**PROBLEM TO SOLVE:** The output should be limited to the line holding "As he prepares" and the lines after it through the end of the entries, each restated exactly.

**Records drawn from a dataset:**
####

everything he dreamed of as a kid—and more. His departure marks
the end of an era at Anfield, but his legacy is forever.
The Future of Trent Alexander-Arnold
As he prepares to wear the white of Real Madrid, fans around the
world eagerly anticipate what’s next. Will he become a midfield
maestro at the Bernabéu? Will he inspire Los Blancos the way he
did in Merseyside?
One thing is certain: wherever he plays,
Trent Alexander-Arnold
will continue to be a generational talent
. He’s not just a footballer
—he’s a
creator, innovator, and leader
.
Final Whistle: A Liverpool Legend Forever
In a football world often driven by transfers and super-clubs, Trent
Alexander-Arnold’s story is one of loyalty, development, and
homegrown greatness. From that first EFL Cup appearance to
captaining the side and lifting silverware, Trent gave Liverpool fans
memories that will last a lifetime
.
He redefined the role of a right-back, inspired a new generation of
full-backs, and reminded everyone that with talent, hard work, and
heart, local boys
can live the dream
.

####

**WRITTEN ANSWER:**
As he prepares to wear the white of Real Madrid, fans around the
world eagerly anticipate what’s next. Will he become a midfield
maestro at the Bernabéu? Will he inspire Los Blancos the way he
did in Merseyside?
One thing is certain: wherever he plays,
Trent Alexander-Arnold
will continue to be a generational talent
. He’s not just a footballer
—he’s a
creator, innovator, and leader
.
Final Whistle: A Liverpool Legend Forever
In a football world often driven by transfers and super-clubs, Trent
Alexander-Arnold’s story is one of loyalty, development, and
homegrown greatness. From that first EFL Cup appearance to
captaining the side and lifting silverware, Trent gave Liverpool fans
memories that will last a lifetime
.
He redefined the role of a right-back, inspired a new generation of
full-backs, and reminded everyone that with talent, hard work, and
heart, local boys
can live the dream
.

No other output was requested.